Filters for Aquatic Caudates

by Jennifer Macke

This is one of the many areas where pet shop employees, even those that know a lot about fish, may have difficulty giving advice. Caudate tank setups are not exactly the same as fish setups, and the filtration method needs to be correct for the needs of the animal. In particular, larvae tanks and shallow setups create special filtration problems.


Three types of filtration

There are three basic forms of "filtration." Different filters provide these kinds of filtration to varying degrees.
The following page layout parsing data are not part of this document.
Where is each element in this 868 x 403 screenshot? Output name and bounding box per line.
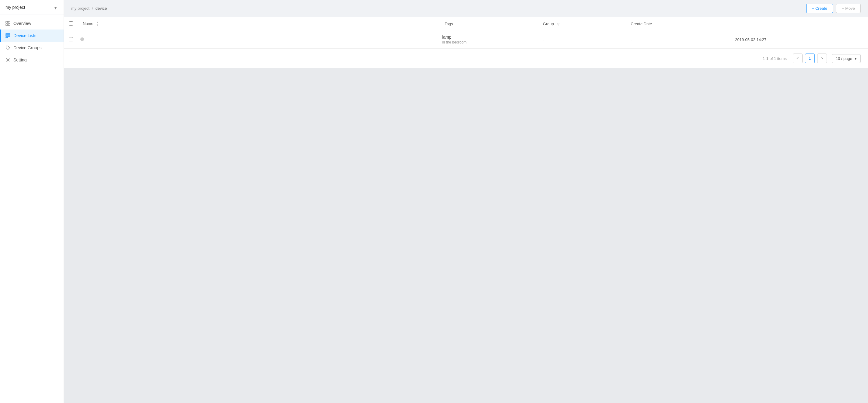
chevron-down-icon: ▾ <box>55 5 58 9</box>
page-size-chevron-icon: ▾ <box>855 56 857 61</box>
row-checkbox[interactable] <box>69 37 73 41</box>
sidebar-item-overview-label: Overview <box>13 21 31 26</box>
project-selector[interactable]: my project ▾ <box>0 0 64 15</box>
breadcrumb-project: my project <box>71 6 90 11</box>
status-indicator <box>80 37 84 41</box>
create-date-column-label: Create Date <box>630 22 652 26</box>
pagination-info: 1-1 of 1 items <box>763 56 787 61</box>
row-tags-cell: - <box>538 31 626 48</box>
move-button[interactable]: + Move <box>836 4 861 13</box>
svg-rect-6 <box>6 37 8 38</box>
row-group-cell: - <box>626 31 730 48</box>
sort-up-icon: ▲ <box>96 21 99 24</box>
svg-point-8 <box>7 59 9 61</box>
svg-rect-0 <box>6 21 8 23</box>
sidebar-item-device-groups-label: Device Groups <box>13 45 42 50</box>
name-column-label: Name <box>83 21 93 26</box>
svg-rect-4 <box>6 33 10 35</box>
sidebar-item-device-lists[interactable]: Device Lists <box>0 30 64 42</box>
group-column-label: Group <box>543 22 554 26</box>
column-header-create-date: Create Date <box>626 17 730 31</box>
sidebar: my project ▾ Overview <box>0 0 64 403</box>
svg-rect-3 <box>8 24 10 26</box>
device-table: Name ▲ ▼ Tags Group ▽ <box>64 17 868 48</box>
sidebar-item-setting[interactable]: Setting <box>0 54 64 66</box>
project-name: my project <box>5 5 25 10</box>
column-header-checkbox <box>64 17 78 31</box>
svg-rect-2 <box>6 24 8 26</box>
content-area: Name ▲ ▼ Tags Group ▽ <box>64 17 868 403</box>
table-row: lamp in the bedroom - - 2019-05-02 14:27 <box>64 31 868 48</box>
select-all-checkbox[interactable] <box>69 21 73 26</box>
svg-point-7 <box>7 46 7 47</box>
tag-icon <box>5 45 10 50</box>
table-container: Name ▲ ▼ Tags Group ▽ <box>64 17 868 68</box>
row-checkbox-cell <box>64 31 78 48</box>
tags-column-label: Tags <box>445 22 453 26</box>
device-description: in the bedroom <box>442 40 536 44</box>
sidebar-item-setting-label: Setting <box>13 58 27 62</box>
column-header-tags: Tags <box>440 17 538 31</box>
name-sort-icons[interactable]: ▲ ▼ <box>96 21 99 27</box>
column-header-name: Name ▲ ▼ <box>78 17 440 31</box>
grid-icon <box>5 21 10 26</box>
pagination-prev-button[interactable]: < <box>793 54 803 63</box>
main-content: my project / device + Create + Move Name <box>64 0 868 403</box>
breadcrumb: my project / device <box>71 6 107 11</box>
row-date-cell: 2019-05-02 14:27 <box>730 31 868 48</box>
breadcrumb-separator: / <box>92 6 93 11</box>
pagination-next-button[interactable]: > <box>817 54 827 63</box>
pagination-page-1-button[interactable]: 1 <box>805 54 815 63</box>
device-name[interactable]: lamp <box>442 35 536 39</box>
column-header-group: Group ▽ <box>538 17 626 31</box>
svg-rect-1 <box>8 21 10 23</box>
page-size-label: 10 / page <box>836 56 852 61</box>
row-status-cell <box>78 31 440 48</box>
row-name-cell: lamp in the bedroom <box>440 31 538 48</box>
page-size-selector[interactable]: 10 / page ▾ <box>832 54 861 63</box>
svg-rect-5 <box>6 35 10 36</box>
sidebar-item-device-lists-label: Device Lists <box>13 33 36 38</box>
gear-icon <box>5 58 10 62</box>
breadcrumb-current: device <box>96 6 107 11</box>
topbar-actions: + Create + Move <box>806 4 861 13</box>
sidebar-item-device-groups[interactable]: Device Groups <box>0 42 64 54</box>
sidebar-item-overview[interactable]: Overview <box>0 17 64 30</box>
list-icon <box>5 33 10 38</box>
create-button[interactable]: + Create <box>806 4 833 13</box>
topbar: my project / device + Create + Move <box>64 0 868 17</box>
pagination-bar: 1-1 of 1 items < 1 > 10 / page ▾ <box>64 48 868 68</box>
group-filter-icon[interactable]: ▽ <box>557 22 559 26</box>
sort-down-icon: ▼ <box>96 24 99 27</box>
sidebar-nav: Overview Device Lists Device Groups <box>0 15 64 66</box>
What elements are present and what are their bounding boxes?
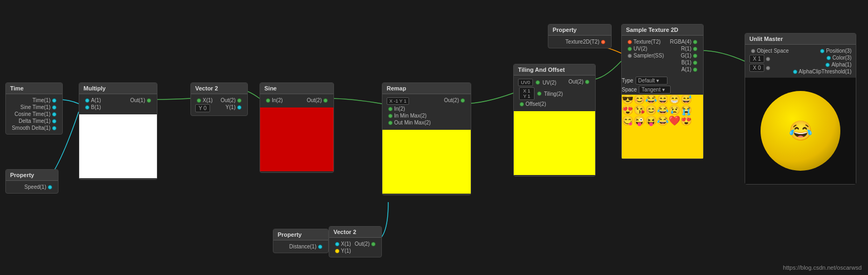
um-color-port[interactable]: Color(3) xyxy=(791,55,852,61)
tiling-offset-node: Tiling And Offset UV0 UV(2) X 1 Y 1 Tili… xyxy=(513,64,596,177)
st-r-port[interactable]: R(1) xyxy=(665,46,699,52)
property-texture-node: Property Texture2D(T2) xyxy=(548,24,612,48)
vector2-node-1-header: Vector 2 xyxy=(191,83,247,94)
v2-1-port-out[interactable]: Out(2) xyxy=(220,97,243,103)
time-port-smooth[interactable]: Smooth Delta(1) xyxy=(10,125,58,131)
multiply-port-out[interactable]: Out(1) xyxy=(119,97,153,103)
unlit-master-header: Unlit Master xyxy=(745,34,856,45)
v2-1-port-y-out[interactable]: Y(1) xyxy=(220,104,243,110)
st-uv-port[interactable]: UV(2) xyxy=(626,46,664,52)
remap-port-out[interactable]: Out(2) xyxy=(434,97,466,103)
st-b-port[interactable]: B(1) xyxy=(665,60,699,65)
um-x0-port[interactable]: X 0 xyxy=(749,64,790,72)
multiply-node: Multiply A(1) B(1) Out(1) xyxy=(79,82,157,180)
um-objspace-port[interactable]: Object Space xyxy=(749,48,790,54)
tiling-offset-port[interactable]: Offset(2) xyxy=(518,101,563,107)
remap-port-inminmax[interactable]: In Min Max(2) xyxy=(387,113,433,119)
sample-texture-header: Sample Texture 2D xyxy=(622,24,703,36)
multiply-port-a[interactable]: A(1) xyxy=(84,97,117,103)
st-g-port[interactable]: G(1) xyxy=(665,53,699,59)
tiling-out-port[interactable]: Out(2) xyxy=(564,79,591,85)
multiply-node-header: Multiply xyxy=(79,83,157,94)
multiply-port-b[interactable]: B(1) xyxy=(84,104,117,110)
vector2-bottom-node: Vector 2 X(1) Y(1) Out(2) xyxy=(329,226,382,257)
tiling-uv0-row[interactable]: UV0 UV(2) xyxy=(518,79,563,86)
remap-port-in[interactable]: In(2) xyxy=(387,106,433,112)
vector2-bottom-header: Vector 2 xyxy=(329,227,381,238)
time-port-sine[interactable]: Sine Time(1) xyxy=(10,104,58,110)
time-port-delta[interactable]: Delta Time(1) xyxy=(10,118,58,124)
unlit-master-node: Unlit Master Object Space X 1 X 0 Positi… xyxy=(745,33,856,185)
remap-port-outminmax[interactable]: Out Min Max(2) xyxy=(387,120,433,126)
st-a-port[interactable]: A(1) xyxy=(665,66,699,72)
v2b-x-port[interactable]: X(1) xyxy=(333,241,354,247)
sine-node-header: Sine xyxy=(260,83,333,94)
um-x1-port[interactable]: X 1 xyxy=(749,55,790,63)
tiling-offset-header: Tiling And Offset xyxy=(514,64,595,76)
sample-texture-node: Sample Texture 2D Texture(T2) UV(2) Samp… xyxy=(621,24,704,159)
tiling-xy-row[interactable]: X 1 Y 1 Tiling(2) xyxy=(519,87,563,100)
v2-1-port-x[interactable]: X(1) xyxy=(195,97,219,103)
st-rgba-port[interactable]: RGBA(4) xyxy=(665,39,699,45)
st-sampler-port[interactable]: Sampler(SS) xyxy=(626,53,664,59)
um-alpha-port[interactable]: Alpha(1) xyxy=(791,62,852,68)
property-distance-header: Property xyxy=(273,229,328,240)
distance-port[interactable]: Distance(1) xyxy=(278,244,324,249)
um-alphaclip-port[interactable]: AlphaClipThreshold(1) xyxy=(791,69,852,74)
v2b-y-port[interactable]: Y(1) xyxy=(333,248,354,254)
um-pos-port[interactable]: Position(3) xyxy=(791,48,852,54)
time-port-cosine[interactable]: Cosine Time(1) xyxy=(10,111,58,117)
st-texture-port[interactable]: Texture(T2) xyxy=(626,39,664,45)
remap-node-header: Remap xyxy=(382,83,471,94)
property-texture-port[interactable]: Texture2D(T2) xyxy=(553,39,607,45)
remap-node: Remap X -1 Y 1 In(2) In Min Max(2) Out M… xyxy=(382,82,471,195)
v2-1-port-y0[interactable]: Y 0 xyxy=(195,104,219,112)
property-texture-header: Property xyxy=(548,24,611,36)
time-node: Time Time(1) Sine Time(1) Cosine Time(1)… xyxy=(5,82,63,135)
property-speed-header: Property xyxy=(6,170,58,181)
vector2-node-1: Vector 2 X(1) Y 0 Out(2) Y(1) xyxy=(190,82,248,116)
property-speed-port[interactable]: Speed(1) xyxy=(10,184,54,190)
property-distance-node: Property Distance(1) xyxy=(273,229,329,253)
time-port-time[interactable]: Time(1) xyxy=(10,97,58,103)
sine-node: Sine In(2) Out(2) xyxy=(260,82,334,173)
url-label: https://blog.csdn.net/oscarwsd xyxy=(783,264,862,271)
sine-port-out[interactable]: Out(2) xyxy=(297,97,329,103)
v2b-out-port[interactable]: Out(2) xyxy=(355,241,377,247)
sine-port-in[interactable]: In(2) xyxy=(264,97,296,103)
time-node-header: Time xyxy=(6,83,62,94)
property-speed-node: Property Speed(1) xyxy=(5,169,59,194)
  • Mechanical Filtration – the trapping of debris. This is the most obvious purpose of most aquarium filters.
  • Chemical Filtration – the chemical destruction of toxic substances. This is the role of activated filter charcoal, which absorbs metals and some organic toxins.
  • Biological Filtration – the breakdown of toxic waste products (ammonia) into non-toxic form (nitrate). This process is performed by bacteria, and these bacteria are assisted to varying extents by different kinds of filters. This is probably the most important, but most often overlooked, kind of filtration. No amount of mechanical filtration can substitute for a healthy biofilter. For more information, see Water Quality.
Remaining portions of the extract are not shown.